モーツァルトのCDの選び方は極めて難しいです。
宇野功芳先生がベートーヴェンは多少演奏が悪くとも感動してしまうがモーツァルトは駄目、と仰っているようにモーツァルトは極めて演奏が難しくて、天才の筆と演奏者の才能が乖離してしまったようなものが殆どです。
そうすると楽譜と演奏者の喧嘩が聞こえてきてしまうんですね。年末のアーノンクールの演奏なんか、違う意味で個性的であることを横に置けば典型的でした。
交響曲は大体シューリヒトに止めを刺すと思います。
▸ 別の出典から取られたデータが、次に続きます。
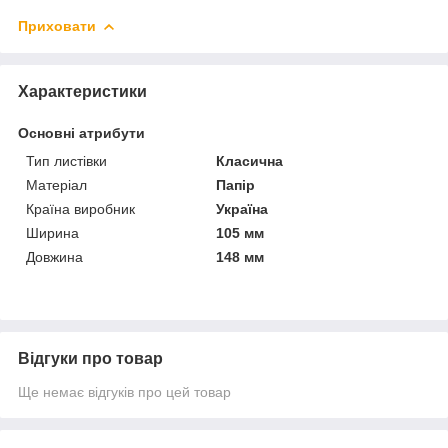
Приховати
Характеристики
Основні атрибути
Тип листівки
Класична
Матеріал
Папір
Країна виробник
Україна
Ширина
105 мм
Довжина
148 мм
Відгуки про товар
Ще немає відгуків про цей товар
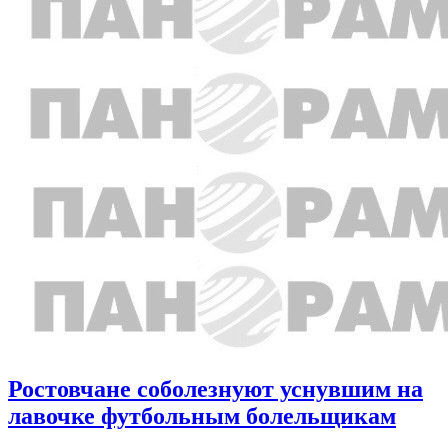
Ростовчане соболезнуют уснувшим на
лавочке футбольным болельщикам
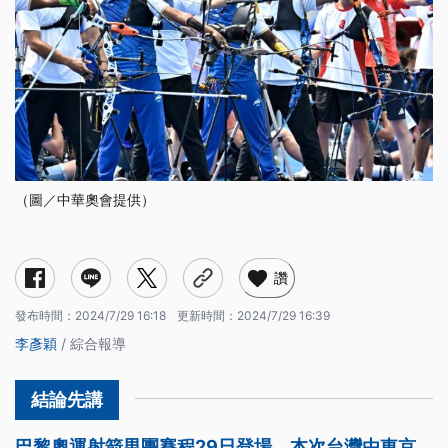
（圖／中華奧會提供）
讚
發布時間：
2024/7/29 16:18
更新時間：
2024/7/29 16:39
李彥穎
/ 綜合報導
巴黎奧運射箭男團賽程29日登場，本次台灣由東京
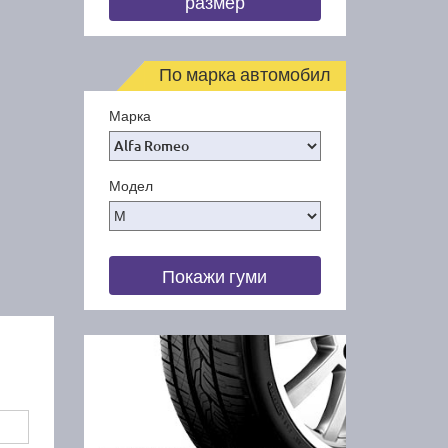
размер
По марка автомобил
Марка
Модел
Покажи гуми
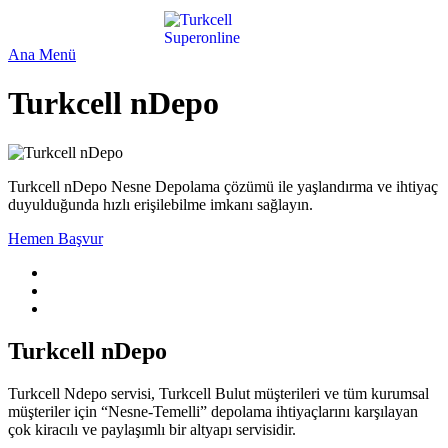
Ana Menü
Turkcell nDepo
Turkcell nDepo Nesne Depolama çözümü ile yaşlandırma ve ihtiyaç
duyulduğunda hızlı erişilebilme imkanı sağlayın.
Hemen Başvur
Turkcell nDepo
Turkcell Ndepo servisi, Turkcell Bulut müşterileri ve tüm kurumsal
müşteriler için “Nesne-Temelli” depolama ihtiyaçlarını karşılayan
çok kiracılı ve paylaşımlı bir altyapı servisidir.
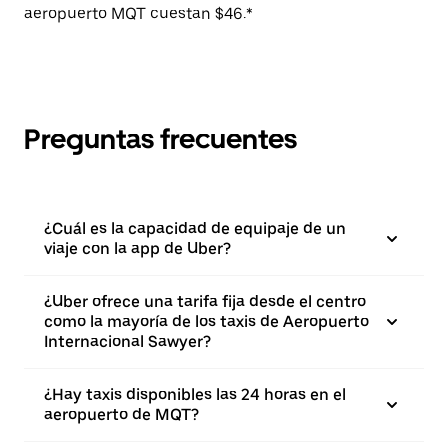
aeropuerto MQT cuestan $46.*
Preguntas frecuentes
¿Cuál es la capacidad de equipaje de un
viaje con la app de Uber?
¿Uber ofrece una tarifa fija desde el centro
como la mayoría de los taxis de Aeropuerto
Internacional Sawyer?
¿Hay taxis disponibles las 24 horas en el
aeropuerto de MQT?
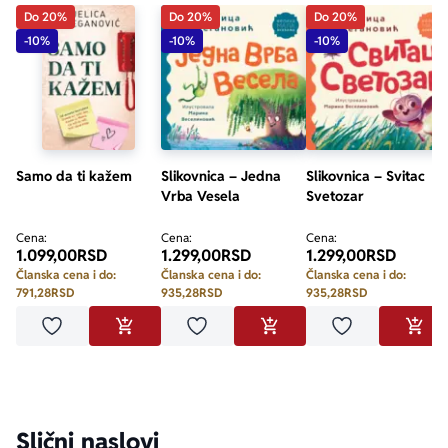
Do 20%
Do 20%
Do 20%
-10%
-10%
-10%
Samo da ti kažem
Slikovnica – Jedna
Slikovnica – Svitac
Vrba Vesela
Svetozar
Cena:
Cena:
Cena:
1.099,00
RSD
1.299,00
RSD
1.299,00
RSD
Članska cena i do:
Članska cena i do:
Članska cena i do:
791,28
RSD
935,28
RSD
935,28
RSD
Dodaj u omiljene
Dodaj u omiljene
Dodaj u omilje
DODAJ U KORPU
DODAJ U KORPU
DODA
Slični naslovi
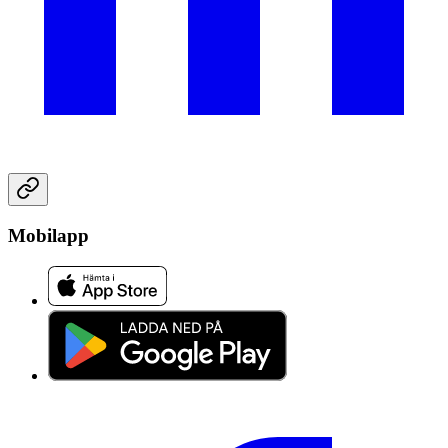
Mobilapp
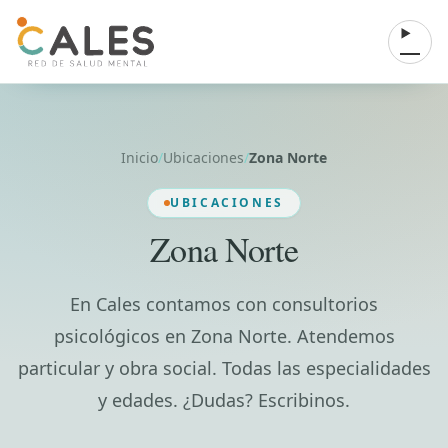
Saltar al contenido
Abrir 
Inicio
/
Ubicaciones
/
Zona Norte
UBICACIONES
Zona Norte
En Cales contamos con consultorios
psicológicos en Zona Norte. Atendemos
particular y obra social. Todas las especialidades
y edades. ¿Dudas? Escribinos.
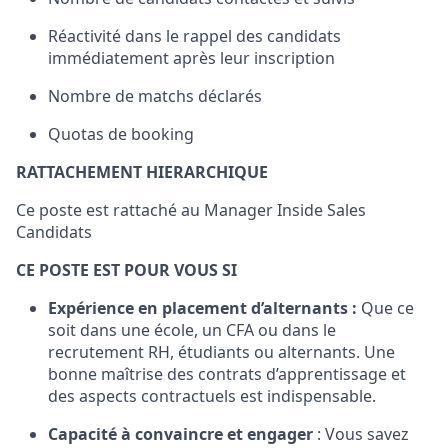
Réactivité dans le rappel des candidats
immédiatement après leur inscription
Nombre de matchs déclarés
Quotas de booking
RATTACHEMENT HIERARCHIQUE
Ce poste est rattaché au Manager Inside Sales
Candidats
CE POSTE EST POUR VOUS SI
Expérience en placement d’alternants :
Que ce
soit dans une école, un CFA ou dans le
recrutement RH, étudiants ou alternants. Une
bonne maîtrise des contrats d’apprentissage et
des aspects contractuels est indispensable.
Capacité à convaincre et engager
: Vous savez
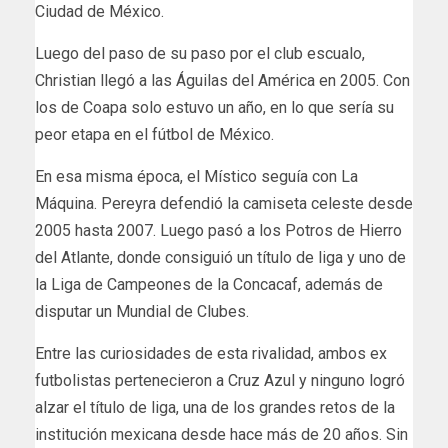
Ciudad de México.
Luego del paso de su paso por el club escualo,
Christian llegó a las Águilas del América en 2005. Con
los de Coapa solo estuvo un año, en lo que sería su
peor etapa en el fútbol de México.
En esa misma época, el Místico seguía con La
Máquina. Pereyra defendió la camiseta celeste desde
2005 hasta 2007. Luego pasó a los Potros de Hierro
del Atlante, donde consiguió un título de liga y uno de
la Liga de Campeones de la Concacaf, además de
disputar un Mundial de Clubes.
Entre las curiosidades de esta rivalidad, ambos ex
futbolistas pertenecieron a Cruz Azul y ninguno logró
alzar el título de liga, una de los grandes retos de la
institución mexicana desde hace más de 20 años. Sin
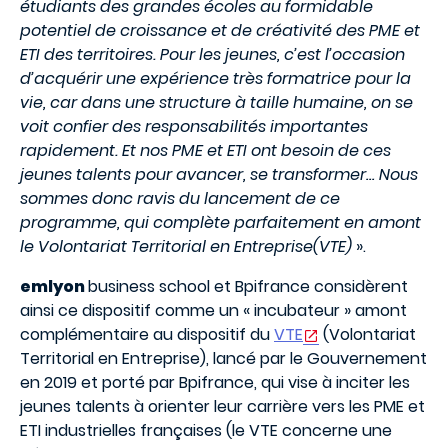
étudiants des grandes écoles au formidable
potentiel de croissance et de créativité des PME et
ETI des territoires. Pour les jeunes, c’est l’occasion
d’acquérir une expérience très formatrice pour la
vie, car dans une structure à taille humaine, on se
voit confier des responsabilités importantes
rapidement. Et nos PME et ETI ont besoin de ces
jeunes talents pour avancer, se transformer… Nous
sommes donc ravis du lancement de ce
programme, qui complète parfaitement en amont
le Volontariat Territorial en Entreprise(VTE)
».
emlyon
business school et Bpifrance considèrent
ainsi ce dispositif comme un « incubateur » amont
complémentaire au dispositif du
VTE
(Volontariat
Territorial en Entreprise), lancé par le Gouvernement
en 2019 et porté par Bpifrance, qui vise à inciter les
jeunes talents à orienter leur carrière vers les PME et
ETI industrielles françaises (le VTE concerne une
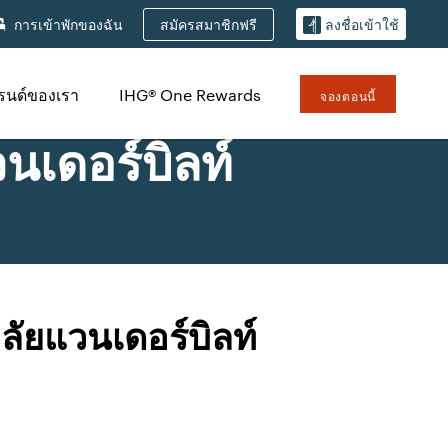
สมัครสมาชิกฟรี
การเข้าพักของฉัน
ลงชื่อเข้าใช้
รนด์ของเรา
IHG® One Rewards
จองตอนนี้
นเดอร์บิลท์
ัยแวนเดอร์บิลท์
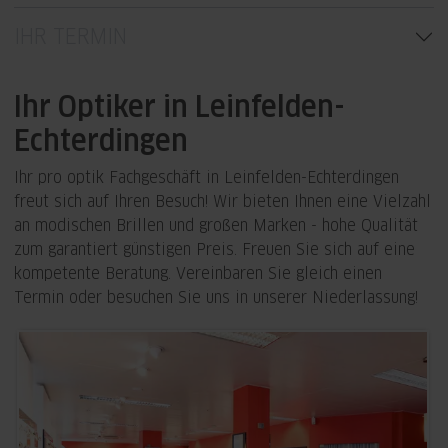
IHR TERMIN
Ihr Optiker in Leinfelden-
Echterdingen
Ihr pro optik Fachgeschäft in Leinfelden-Echterdingen
freut sich auf Ihren Besuch! Wir bieten Ihnen eine Vielzahl
an modischen Brillen und großen Marken - hohe Qualität
zum garantiert günstigen Preis. Freuen Sie sich auf eine
kompetente Beratung. Vereinbaren Sie gleich einen
Termin oder besuchen Sie uns in unserer Niederlassung!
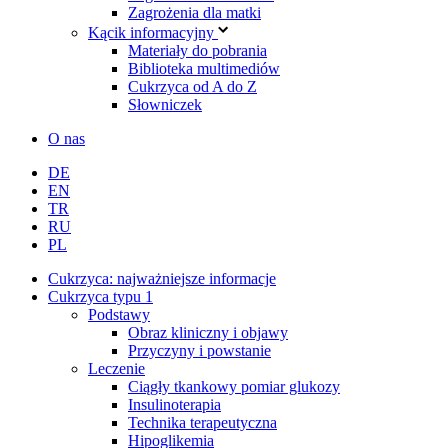
Zagrożenia dla matki
Kącik informacyjny
Materiały do pobrania
Biblioteka multimediów
Cukrzyca od A do Z
Słowniczek
O nas
DE
EN
TR
RU
PL
Cukrzyca: najważniejsze informacje
Cukrzyca typu 1
Podstawy
Obraz kliniczny i objawy
Przyczyny i powstanie
Leczenie
Ciągły tkankowy pomiar glukozy
Insulinoterapia
Technika terapeutyczna
Hipoglikemia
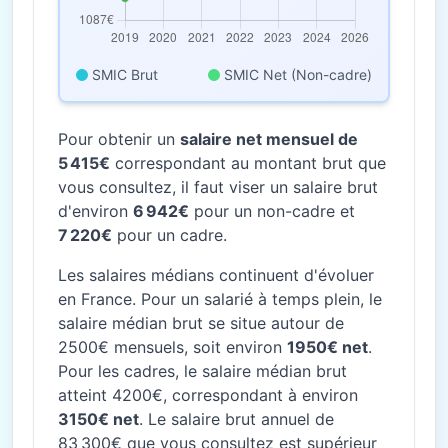
SMIC Brut
SMIC Net (Non-cadre)
Pour obtenir un
salaire net mensuel de
5 415€
correspondant au montant brut que
vous consultez, il faut viser un salaire brut
d'environ
6 942€
pour un non-cadre et
7 220€
pour un cadre.
Les salaires médians continuent d'évoluer
en France. Pour un salarié à temps plein, le
salaire médian brut se situe autour de
2500€ mensuels, soit environ
1950€ net
.
Pour les cadres, le salaire médian brut
atteint 4200€, correspondant à environ
3150€ net
. Le salaire brut annuel de
83 300€ que vous consultez est supérieur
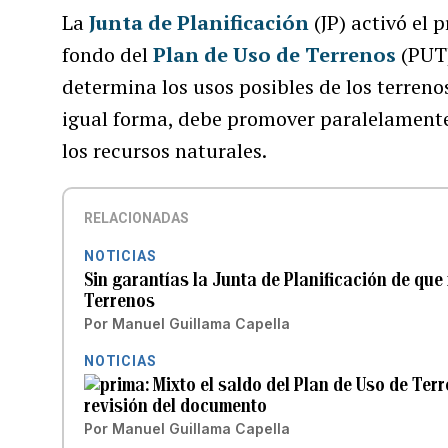
La
Junta de Planificación
(JP) activó el 
fondo del
Plan de Uso de Terrenos
(PUT)
determina los usos posibles de los terrenos
igual forma, debe promover paralelamente
los recursos naturales.
RELACIONADAS
NOTICIAS
Sin garantías la Junta de Planificación de que
Terrenos
Por
Manuel Guillama Capella
NOTICIAS
Mixto el saldo del Plan de Uso de Ter
revisión del documento
Por
Manuel Guillama Capella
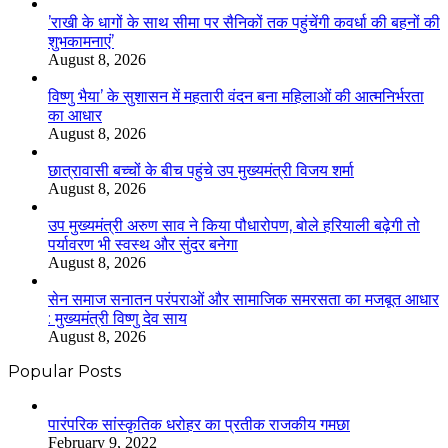
’राखी के धागों के साथ सीमा पर सैनिकों तक पहुंचेंगी कवर्धा की बहनों की
शुभकामनाएं’
August 8, 2026
विष्णु भैया’ के सुशासन में महतारी वंदन बना महिलाओं की आत्मनिर्भरता
का आधार
August 8, 2026
छात्रावासी बच्चों के बीच पहुंचे उप मुख्यमंत्री विजय शर्मा
August 8, 2026
उप मुख्यमंत्री अरुण साव ने किया पौधारोपण, बोले हरियाली बढ़ेगी तो
पर्यावरण भी स्वस्थ और सुंदर बनेगा
August 8, 2026
सेन समाज सनातन परंपराओं और सामाजिक समरसता का मजबूत आधार
: मुख्यमंत्री विष्णु देव साय
August 8, 2026
Popular Posts
​​​​​​​पारंपरिक सांस्कृतिक धरोहर का प्रतीक राजकीय गमछा
February 9, 2022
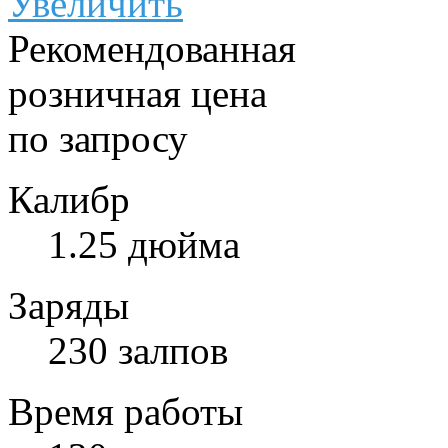
Увеличить
Рекомендованная
розничная цена
по запросу
Калибр
1.25 дюйма
Заряды
230 залпов
Время работы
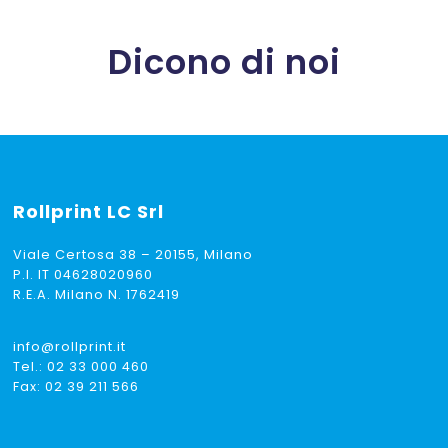
Dicono di noi
Rollprint
LC Srl
Viale Certosa 38 – 20155, Milano
P.I. IT 04628020960
R.E.A. Milano N. 1762419
info@rollprint.it
Tel.:
02 33 000 460
Fax: 02 39 211 566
しかしそれでも録音が古かったり、小ト短の様にCDが無いものは(見つからないだけ?)とたんにチョイスに困ってしまいます。
だから同じようにシューリヒトの録音を持っていない魔笛の序曲なんかは、仕方が無いからカラヤンの古い録音を聞いているんですが、良い所も有る一方自然さを欠くフレージングも目立ち物足りません。
アバド/BPOのジュピター最終楽章の華麗にして壮麗極まる対位法なんかを聞いていると、これで他も要素も良ければなぁ~とか思ったりもします。
器楽曲は更に難しく、ピアノはハスキルが第一推薦なんですが、ほかは全く手探りです。ホルン協奏曲なんかはそこらへんのCDを引っ張ってきて、ロイトゲプとモーツァルトの友情でも想像しながらげらげら笑って聴くのが正しいとも思います(笑)
僕の非常に好きなクラリネット五重奏も例外ではなく、宇野功芳先生推薦のものではシュミードルは響きが楽天的に聞こえますし、ウラッハの録音も独特の味はありますけどテンポにメリハリが無く曲が生ききっていないと思います。
とういうわけで僕が普段聞いているのはこのエアチェックの録音です。別に希少だから評価を上げているわけでは有りません(笑)この録音の肝の一つはN響の愉快な仲間達のやる気の無さ自由闊逹さです。
無駄な表情付けやもったいぶった所が無く、図らずもかどうかは分かりませんがモーツァルト演奏の真髄の一端を示していると思います。当時の小谷口さんの様な有望な若手に対する、適当さ心の余裕が見て取れます。
もう一つは言うまでも無く小谷口さんのクラリネットです。暖かな音色は他に類を見ず、クラリネットという楽器の素晴らしさを極めて端的に知らしめていると思います。このメンバーでもう一度演奏してもらいたいですねぇ。